Copy every entry below verbatim, except for images.
··· Data section ···
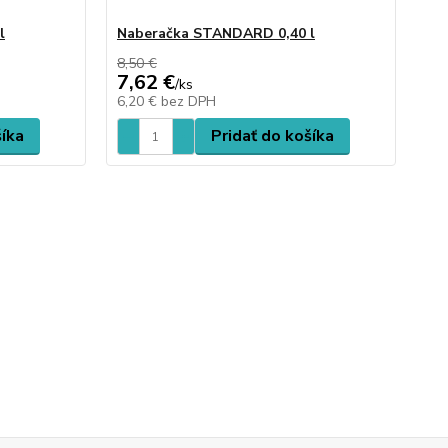
l
Naberačka STANDARD 0,40 l
Na
mo
8,50 €
7,62 €
7,
/
ks
6,20 €
bez DPH
6,
šíka
Pridať do košíka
···
▸ Output for this task
l
Naberačka STANDARD 0,40 l
Na
mo
8,50 €
7,62 €
7,
/
ks
6,20 €
bez DPH
6,
šíka
Pridať do košíka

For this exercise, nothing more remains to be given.